Using Touch ID or Face ID without storing user biometrics

I apologize in advance if this topic does not fit Stackoverflow (I ask moderators to move it where appropriate). Thanks.

I was wondering how apps use Touch ID or Face ID to verify identity without storing the biometric data into their servers.

Authentication without Touch/Face ID (oversimplifying here)

1. User logs into their banking app.
2. Username and password sent to server to be verified.
3. Username and password is checked against information stored in bank server.
4. On valid username and password combination, a token is issued to be used for the current session.

After user allows the app to use their Touch/Face ID...

Authentication with Touch/Face ID

1. User logs into their banking app.
2. They verify with their Touch/Face ID

... what happens here?
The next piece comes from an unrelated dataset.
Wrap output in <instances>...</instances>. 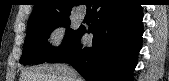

What is sent to the server to be verified?

I read that Biometric data is stored in a secure chip on the phone and this is not stored on any server.

For iOS, apart from the package for Touch/Face ID, we also need to work with keychain access. Why? What's stored here?

Thank you.

The typical flow is:

First login:

• User authenticates with username/password
• If authentication is successful they are asked if they want to use TouchID/FaceID
• If they do, the username and password are stored in the keychain, with a requirement of biometric authentication to access the data

On subsequent logins:

• App attempts to retrieve stored username/password triggering biometric authentication
• App uses stored username & password to authenticate to the server.